ABRY Partners and its extensive progeny have provided a “playbook” for effectively disclaiming extra-contractual fraud claims in Delaware. While Prairie Capital may have suggested there were some easy outs from actually reading and applying that playbook strictly, do not fall into that trap. You are expected to have fully read the playbook and found the $100 taped to the last page.[30]


  1. 891 A.2d 1032 (Del. Ch. 2006).

  2. 2024 WL 295996 (Del. Ch. 2024).

  3. Id. at n.188.

  4. Id. at n.190.

  5. Id. at *16.

  6. Id. at *12 (quoting Complaint at ¶ 80, Metro Commc’n Corp. BVI v. Advanced Mobilecomm Techs. Inc., 854 A.2d 121 (Del Ch. 2024)).

  7. Id. (quoting Kronenberg v. Katz, 872 A.2d 586, 592 (Del. Ch. 2004)).

  8. Id. (quoting FdG Logistics LLC v. A&R Logistics Holdings, 131 A.3d 842, 860 (Del. Ch. 2016)).

  9. Id. at *17.

  10. Id. at *18.

  11. Prairie Cap. III, L.P. v. Double E Holding Corp., 132 A.3d 35, 51 (Del. Ch. 2015) (see infra note 18 and accompanying text).

  12. Labyrinth, 2024 WL 295996, at *18 (quoting Prairie Cap., 132 A.3d at 51).

  13. See FdG Logistics, 131 A.3d at 860.

  14. Glenn D. West, The Surprising Connection Between an Extra-Contractual Fraud Claim and a Flesh-Eating Zombie, Weil’s Glob. Priv. Equity Watch (Mar. 3, 2016).

  15. Italian Cowboy Partners, Ltd. v. Prudential Ins. Co. of Am., 341 S.W.3d 323 (Tex. 2011).

  16. Id. at 335 (emphasis in original).

  17. 132 A.3d 35.

  18. Id. at 51.

  19. Id.

  20. In Prairie Capital, while not expressly disclaiming reliance on extra-contractual representations, the buyer did state that the buyer “agrees that all [extra-contractual representations] are specifically disclaimed by the [seller].” Id. at 50. This language was obviously not present in section 5.27. In addition, Prairie Capital did not contain the unfortunate first sentence of section 5.27; instead, it simply said that “[t]he Buyer acknowledges that it has conducted to its satisfaction an independent investigation of the financial condition, operations, assets, liabilities and properties of the [seller].” Id.

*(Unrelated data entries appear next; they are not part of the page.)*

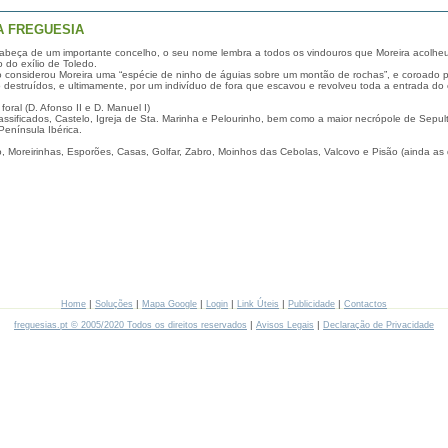
A FREGUESIA
 cabeça de um importante concelho, o seu nome lembra a todos os vindouros que Moreira acolheu 
 do exílio de Toledo.
 considerou Moreira uma “espécie de ninho de águias sobre um montão de rochas”, e coroado po
io destruídos, e ultimamente, por um indivíduo de fora que escavou e revolveu toda a entrada do
foral (D. Afonso II e D. Manuel I)
ssificados, Castelo, Igreja de Sta. Marinha e Pelourinho, bem como a maior necrópole de Sepul
Península Ibérica.
, Moreirinhas, Esporões, Casas, Golfar, Zabro, Moinhos das Cebolas, Valcovo e Pisão (ainda as
|
|
|
|
|
|
Home
Soluções
Mapa Google
Login
Link Úteis
Publicidade
Contactos
|
|
freguesias.pt © 2005/2020 Todos os direitos reservados
Avisos Legais
Declaração de Privacidade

  21. Labyrinth, Inc. v. Urich, 2024 WL 295996, at *17 (Del. Ch. 2024) (quoting Anschutz Corp. v. Brown Robin Cap., 2020 WL 3096744, at *14 (Del. Ch. 2020)) (emphasis in original).

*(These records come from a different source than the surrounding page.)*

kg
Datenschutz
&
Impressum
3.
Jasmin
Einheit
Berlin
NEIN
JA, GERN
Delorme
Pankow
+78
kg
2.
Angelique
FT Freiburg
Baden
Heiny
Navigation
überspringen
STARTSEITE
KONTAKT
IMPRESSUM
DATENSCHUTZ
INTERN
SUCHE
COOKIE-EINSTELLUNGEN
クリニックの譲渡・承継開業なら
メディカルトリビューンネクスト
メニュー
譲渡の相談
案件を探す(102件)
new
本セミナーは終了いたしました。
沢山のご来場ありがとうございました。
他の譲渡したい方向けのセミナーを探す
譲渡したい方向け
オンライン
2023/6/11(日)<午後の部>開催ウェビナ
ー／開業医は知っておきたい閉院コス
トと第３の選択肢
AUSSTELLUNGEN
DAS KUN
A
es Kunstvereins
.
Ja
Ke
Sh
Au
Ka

  22. Id. (quoting SPA section 5.27).

  23. Id. at *18.

  24. Id.

  25. See Glenn D. West, Avoiding the Other F-Word: An Anti-Reliance Clause Should Actually Disclaim Reliance on Extra-Contractual Representations Even When the Parties Agree that None Were Made, Weil’s Glob. Priv. Equity Watch (Mar. 25, 2019). An example of an “anti-reliance” provision is available in Glenn D. West, Reps and Warranties Redux—A New English Case, An Old Debate Regarding a Distinction with or Without a Difference, Weil’s Glob. Priv. Equity Watch (Aug. 2, 2016).

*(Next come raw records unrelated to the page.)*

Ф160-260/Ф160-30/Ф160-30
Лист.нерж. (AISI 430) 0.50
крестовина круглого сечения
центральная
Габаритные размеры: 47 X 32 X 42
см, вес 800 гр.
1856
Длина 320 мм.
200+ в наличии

  26. Labyrinth, 2024 WL 295996, at *18.

  27. See Glenn D. West, Avoiding a Dog’s Breakfast—Some Timely Reminders of How to Effectively Limit the Universe of Purported Representations upon Which Fraud Claims Can Be Made, Weil’s Glob. Priv. Equity Watch (Aug. 13, 2018).

  28. Of course, sellers should insist that the anti-reliance clauses be reciprocal (i.e., sellers should also disclaim reliance upon any extra-contractual representations purportedly made by the buyer), particularly in cases involving earnouts.

  29. See West, supra note 27.

  30. See Draft Day (Summit Entertainment & Oddlot Entertainment 2014) (Ralph Mowry speaking to Sonny Weaver about Bo Callahan and how Washington checks if their potential players have read the entire playbook).